**EXERCISE PROMPT**
Please copy out the lines in the entries that contain "section".

....................

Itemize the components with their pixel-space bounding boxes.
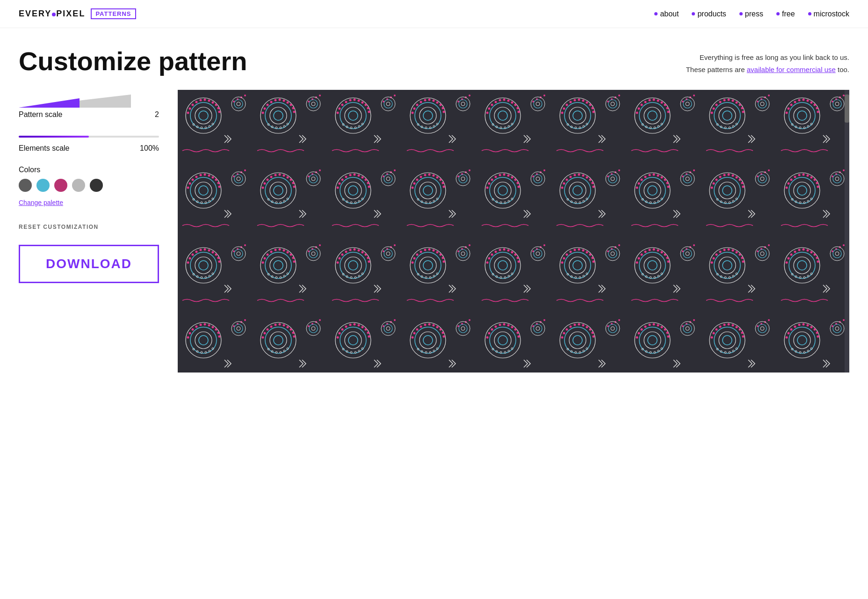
commercial-use-link[interactable]: available for commercial use [747, 66, 836, 73]
reset-customization-button[interactable]: RESET CUSTOMIZATION [19, 224, 99, 230]
header: EVERYPIXEL PATTERNS about products press… [0, 0, 868, 28]
logo-area: EVERYPIXEL PATTERNS [19, 8, 136, 19]
nav-item-press[interactable]: press [739, 10, 763, 18]
change-palette-button[interactable]: Change palette [19, 199, 63, 206]
nav-item-about[interactable]: about [654, 10, 679, 18]
elements-scale-label-row: Elements scale 100% [19, 144, 159, 153]
color-swatch-pink[interactable] [54, 179, 67, 192]
color-swatch-light-gray[interactable] [72, 179, 85, 192]
svg-rect-31 [178, 90, 849, 373]
color-swatch-very-dark[interactable] [90, 179, 103, 192]
main-content: Pattern scale 2 Elements scale 100% Colo… [0, 90, 868, 373]
scrollbar-track[interactable] [845, 90, 849, 373]
color-swatch-cyan[interactable] [36, 179, 50, 192]
nav-item-microstock[interactable]: microstock [808, 10, 849, 18]
colors-section: Colors [19, 166, 159, 192]
download-button[interactable]: DOWNLOAD [19, 245, 159, 283]
subtitle: Everything is free as long as you link b… [686, 51, 849, 75]
page-title: Customize pattern [19, 47, 247, 76]
color-swatch-dark-gray[interactable] [19, 179, 32, 192]
pattern-preview [178, 90, 849, 373]
controls-panel: Pattern scale 2 Elements scale 100% Colo… [19, 90, 159, 373]
nav-bullet [654, 12, 658, 15]
pattern-scale-slider-container [19, 95, 159, 108]
pattern-svg [178, 90, 849, 373]
nav-bullet [808, 12, 811, 15]
nav-bullet [739, 12, 743, 15]
title-section: Customize pattern Everything is free as … [0, 28, 868, 90]
elements-scale-slider-container [19, 132, 159, 141]
scrollbar-thumb[interactable] [845, 95, 849, 123]
navigation: about products press free microstock [654, 10, 849, 18]
nav-item-products[interactable]: products [692, 10, 726, 18]
elements-scale-group: Elements scale 100% [19, 132, 159, 153]
color-dots-row [19, 179, 159, 192]
logo-badge: PATTERNS [91, 8, 136, 19]
pattern-scale-label-row: Pattern scale 2 [19, 110, 159, 119]
logo-dot [52, 13, 56, 16]
nav-bullet [692, 12, 695, 15]
pattern-scale-group: Pattern scale 2 [19, 95, 159, 119]
nav-bullet [776, 12, 780, 15]
nav-item-free[interactable]: free [776, 10, 795, 18]
logo-text: EVERYPIXEL [19, 9, 85, 19]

....................

**RESPONSE TO THIS TASK**
colors-section: Colors [19, 166, 159, 192]
title-section: Customize pattern Everything is free as … [0, 28, 868, 90]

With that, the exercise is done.